● Problem details
Lines that contain the string "مدرسه" are the ones to list; copy all of them from the records.
Top of Data
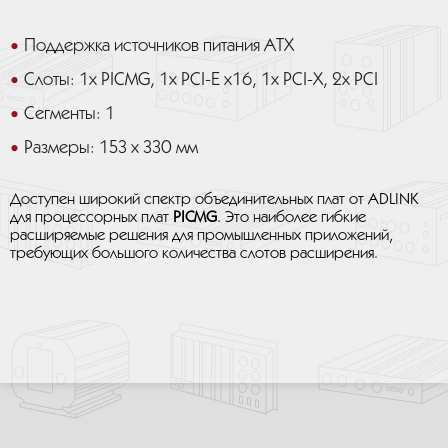
Поддержка источников питания ATX
Слоты: 1х PICMG, 1х PCI-E x16, 1х PCI-X, 2х PCI
Сегменты: 1
Размеры: 153 x 330 мм
Доступен широкий спектр объединительных плат от ADLINK
для процессорных плат
PICMG
. Это наиболее гибкие
расширяемые решения для промышленных приложений,
требующих большого количества слотов расширения.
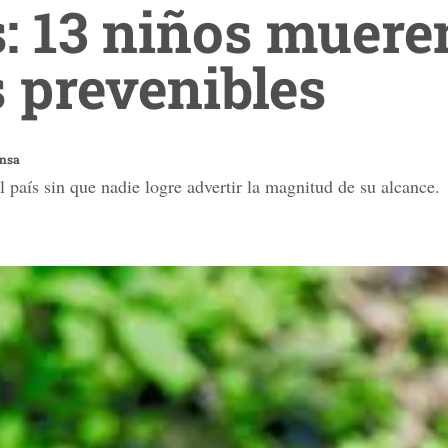
 13 niños mueren
 prevenibles
ensa
l país sin que nadie logre advertir la magnitud de su alcance.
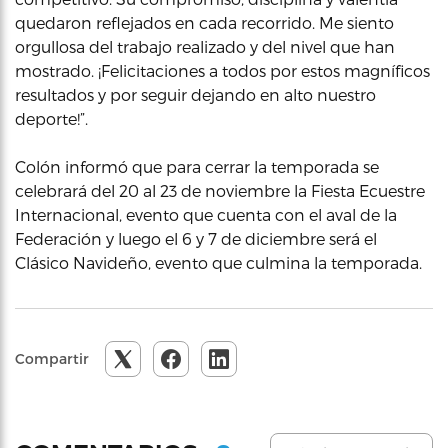
quedaron reflejados en cada recorrido. Me siento
orgullosa del trabajo realizado y del nivel que han
mostrado. ¡Felicitaciones a todos por estos magníficos
resultados y por seguir dejando en alto nuestro
deporte!”.
Colón informó que para cerrar la temporada se
celebrará del 20 al 23 de noviembre la Fiesta Ecuestre
Internacional, evento que cuenta con el aval de la
Federación y luego el 6 y 7 de diciembre será el
Clásico Navideño, evento que culmina la temporada.
Compartir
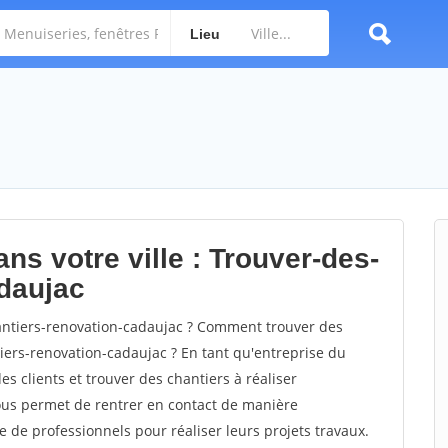
Lieu
ns votre ville : Trouver-des-
adaujac
ntiers-renovation-cadaujac ? Comment trouver des
tiers-renovation-cadaujac ? En tant qu'entreprise du
des clients et trouver des chantiers à réaliser
vous permet de rentrer en contact de manière
e de professionnels pour réaliser leurs projets travaux.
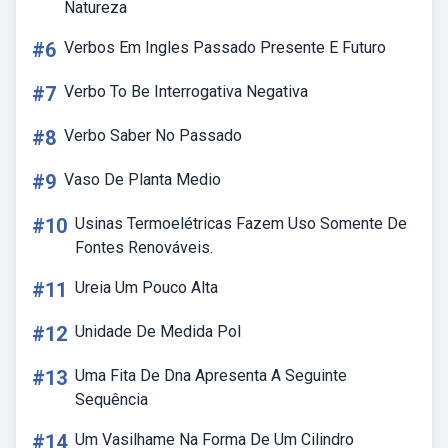
Natureza
#6
Verbos Em Ingles Passado Presente E Futuro
#7
Verbo To Be Interrogativa Negativa
#8
Verbo Saber No Passado
#9
Vaso De Planta Medio
#10
Usinas Termoelétricas Fazem Uso Somente De
Fontes Renováveis.
#11
Ureia Um Pouco Alta
#12
Unidade De Medida Pol
#13
Uma Fita De Dna Apresenta A Seguinte
Sequência
#14
Um Vasilhame Na Forma De Um Cilindro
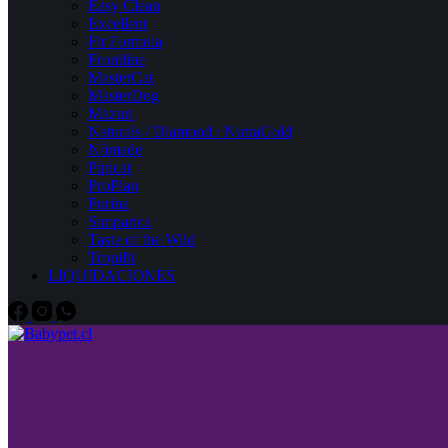
Easy Clean
Excellent
Fit Formula
Frontline
MasterCat
MasterDog
Mazuri
Naturals / Diamond / NutraGold
Nómade
Pipicat
ProPlan
Purina
Simparica
Taste of the Wild
Tropifit
LIQUIDACIONES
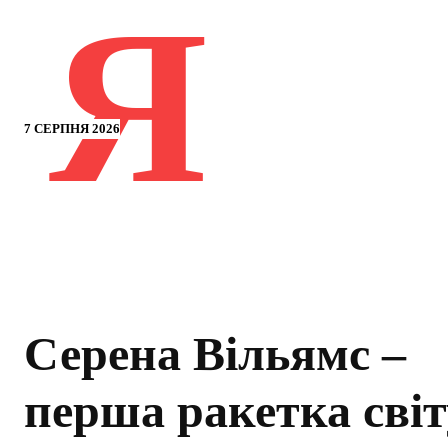
Я
7 СЕРПНЯ 2026
Серена Вільямс –
перша ракетка світ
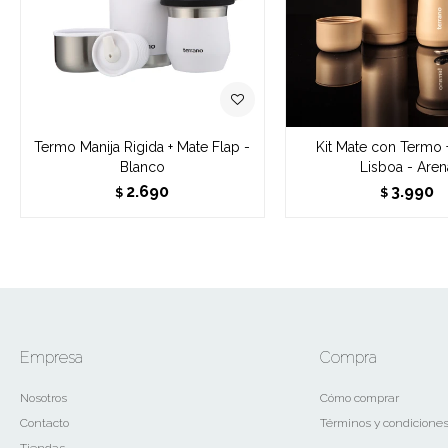
Termo Manija Rigida + Mate Flap -
Kit Mate con Termo 
Blanco
Lisboa - Aren
2.690
3.990
$
$
Empresa
Compra
Nosotros
Cómo comprar
Contacto
Términos y condicione
Tiendas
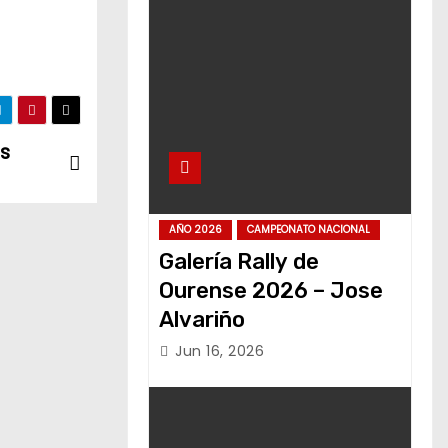
as
AÑO 2026
CAMPEONATO NACIONAL
Galería Rally de
Ourense 2026 – Jose
Alvariño
Jun 16, 2026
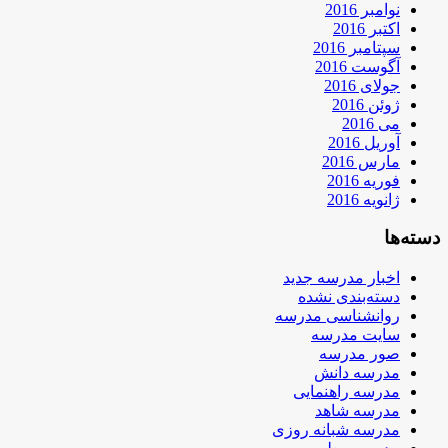
نوامبر 2016
اکتبر 2016
سپتامبر 2016
آگوست 2016
جولای 2016
ژوئن 2016
می 2016
آوریل 2016
مارس 2016
فوریه 2016
ژانویه 2016
دسته‌ها
اخبار مدرسه جدید
دسته‌بندی نشده
روانشناسی مدرسه
سایت مدرسه
صور مدرسه
مدرسه دانش
مدرسه راهنمایی
مدرسه شاهد
مدرسه شبانه روزی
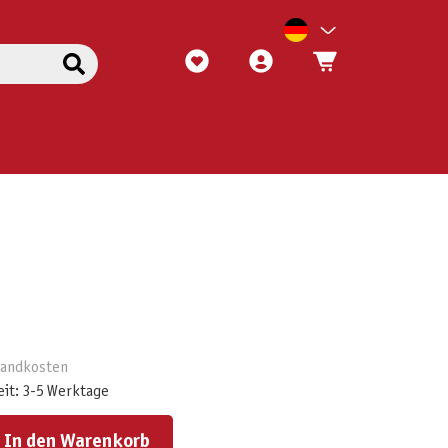
rsandkosten
eit: 3-5 Werktage
ert ein oder benutze die Schaltflächen um die Anzahl zu erhöhen oder zu reduzieren.
In den Warenkorb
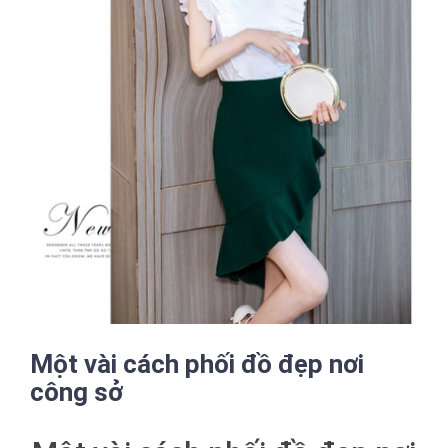
Một vài cách phối đồ đẹp nơi
công sở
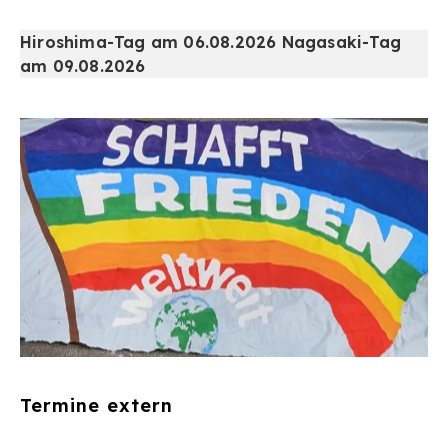
Hiroshima-Tag am 06.08.2026 Nagasaki-Tag
am 09.08.2026
Termine extern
Bottom of Data
● Task response
اخبار مدرسه جدید
روانشناسی مدرسه
سایت مدرسه
صور مدرسه
مدرسه دانش
مدرسه راهنمایی
مدرسه شاهد
مدرسه شبانه روزی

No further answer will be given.